Attendu que pour débouter le salarié de sa demande de dommages-intérêts pour rupture abusive, la décision attaquée énonce que l'intéressé a adressé à son employeur une lettre de démission ;

Attendu, cependant, que la rupture s'analyse en un licenciement lorsque l'employeur, par son fait, a rendu impossible pour le salarié la poursuite du contrat de travail et l'a contraint à démissionner ;

Qu'en statuant comme il l'a fait, alors qu'il résultait de ses propres constatations que l'employeur, qui n'avait pas payé, en contrepartie du travail fourni, l'intégralité de la rémunération du salarié, avait contraint l'intéressé à cesser son travail, le conseil de prud'hommes, qui n'a pas tiré les conséquences légales qui en découlaient, a violé les textes susvisés ;

PAR CES MOTIFS, et sans qu'il soit besoin de statuer sur le second moyen :

CASSE ET ANNULE, mais seulement en celles de ses dispositions ayant débouté le salarié de ses demandes de dommages-intérêts pour rupture abusive et de dommages-intérêts en réparation du préjudice moral, le jugement rendu le 30 janvier 1992, entre les parties, par le conseil de prud'hommes d'Etampes ; remet, en conséquence, quant à ce, la cause et les parties dans l'état où elles se trouvaient avant ledit jugement et, pour être fait droit, les renvoie devant le conseil de prud'hommes de Corbeil.




Analyse

Publication : Bulletin 1993 V N° 221 p. 151

Décision attaquée : Conseil de prud'Hommes d'Etampes , du 30 janvier 1992


    Titrages et résumés : CONTRAT DE TRAVAIL, RUPTURE - Imputabilité - Démission du salarié - Manifestation de volonté clairement exprimée - Employeur ayant rendu impossible la poursuite du contrat de travail .
    La rupture du contrat de travail s'analyse en un licenciement lorsque l'employeur, par son fait, a rendu impossible pour le salarié la poursuite du contrat de travail et l'a contraint à démissionner.
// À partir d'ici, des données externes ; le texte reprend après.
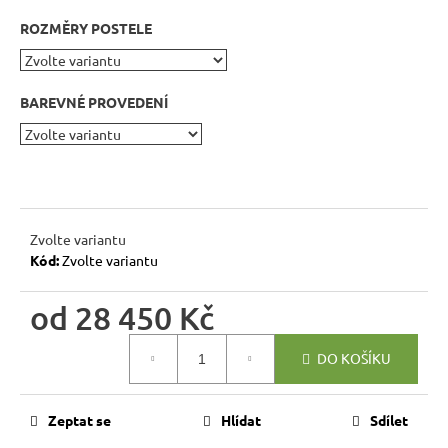
r
ROZMĚRY POSTELE
u
č
u
j
BAREVNÉ PROVEDENÍ
e
m
e
RUSTIKÁLNÍ
Zvolte variantu
ŽIDLE
Kód:
Zvolte variantu
SWEET
HOME
SIL22
od
28 450 Kč
2
Měrná
601
DO KOŠÍKU
Kč
cena:
Původně:
2
890
Zeptat se
Hlídat
Sdílet
Kč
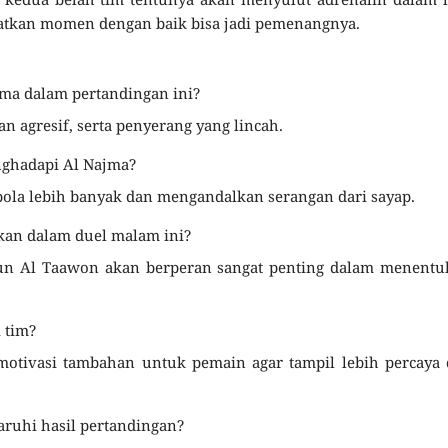
atkan momen dengan baik bisa jadi pemenangnya.
ma dalam pertandingan ini?
n agresif, serta penyerang yang lincah.
nghadapi Al Najma?
la lebih banyak dan mengandalkan serangan dari sayap.
kan dalam duel malam ini?
un Al Taawon akan berperan sangat penting dalam menentu
 tim?
tivasi tambahan untuk pemain agar tampil lebih percaya d
ruhi hasil pertandingan?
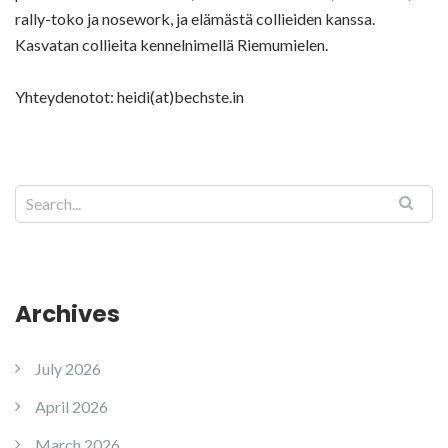
rally-toko ja nosework, ja elämästä collieiden kanssa.
Kasvatan collieita kennelnimellä Riemumielen.
Yhteydenotot: heidi(at)bechste.in
Archives
July 2026
April 2026
March 2026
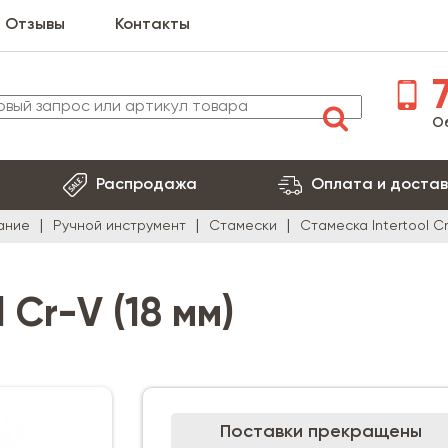
Отзывы
Контакты
7
О
Распродажа
Оплата и достав
ание
Ручной инструмент
Стамески
Стамеска Intertool Cr
 Cr-V (18 мм)
Поставки прекращены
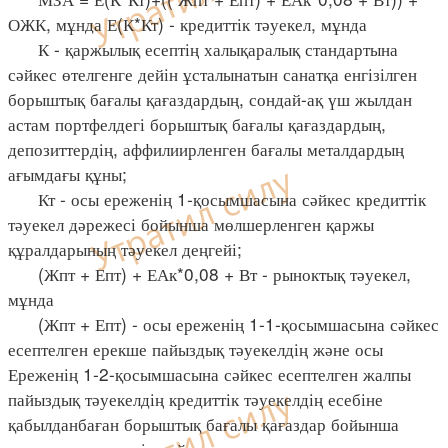
ОЖК, мұнда Е(К*Кт) - кредиттік тәуекел, мұнда
К - қаржылық есептің халықаралық стандартына
сәйкес өтелгенге дейін ұсталынатын санатқа енгізілген
борыштық бағалы қағаздардың, сондай-ақ үш жылдан
астам портфелдегі борыштық бағалы қағаздардың,
депозиттердің, аффилиирленген бағалы металдардың
ағымдағы құны;
Кт - осы ереженің 1-қосымшасына сәйкес кредиттік
тәуекел дәрежесі бойынша мөлшерленген қаржы
құралдарының тәуекел деңгейі;
(Жпт + Епт) + ЕАк*0,08 + Вт - рыноктық тәуекел,
мұнда
(Жпт + Епт) - осы ереженің 1-1-қосымшасына сәйкес
есептелген ерекше пайыздық тәуекелдің және осы
Ереженің 1-2-қосымшасына сәйкес есептелген жалпы
пайыздық тәуекелдің кредиттік тәуекелдің есебіне
қабылданбаған борыштық бағалы қағаздар бойынша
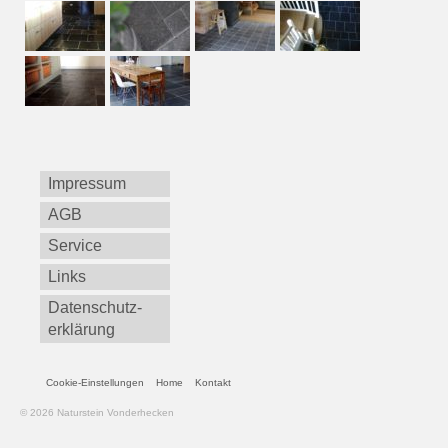
Impressum
AGB
Service
Links
Datenschutz­
erklärung
Cookie-Einstellungen
Home
Kontakt
© 2026 Naturstein Vonderhecken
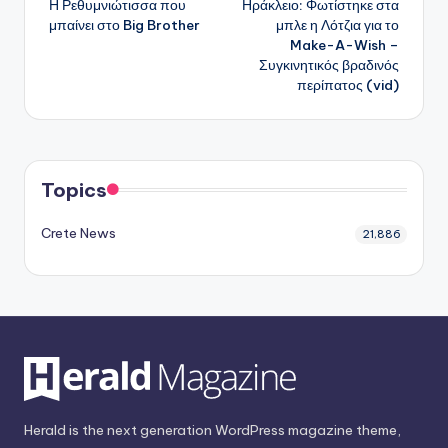
Η Ρεθυμνιώτισσα που
Ηράκλειο: Φωτίστηκε στα
δημοσιεύσεων
μπαίνει στο Big Brother
μπλε η Λότζια για το
Make-A-Wish –
Συγκινητικός βραδινός
περίπατος (vid)
Topics
Crete News
21,886
Herald is the next generation WordPress magazine theme,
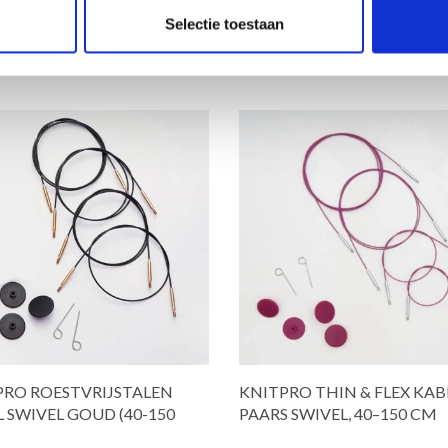
Selectie toestaan
PRO ROESTVRIJSTALEN
KNITPRO THIN & FLEX KAB
 SWIVEL GOUD (40-150
PAARS SWIVEL, 40–150 CM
    CONTRAT DE TRAVAIL, RUPTURE - Imputabilité - Attitude de l'employeur - Attitude contraignant le salarié à donner sa démission CONTRAT DE TRAVAIL, RUPTURE - Imputabilité - Attitude de l'employeur - Inexécution par l'employeur de ses obligations contractuelles CONTRAT DE TRAVAIL, RUPTURE - Licenciement - Cause - Cause réelle et sérieuse - Attitude de l'employeur - Non-paiement du salaire privant le licenciement de cause réelle et sérieuse CONTRAT DE TRAVAIL, EXECUTION - Salaire - Paiement - Défaut - Effets - Rupture imputable à l'employeur

    Précédents jurisprudentiels : A RAPPROCHER : Chambre sociale, 1989-02-16, Bulletin 1989, V, n° 137 (1), p. 82 (cassation partielle) et les arrêts cités ; Chambre sociale, 1990-05-29, Bulletin 1990, V, n° 244 (1), p. 145 (rejet) et l'arrêt cité.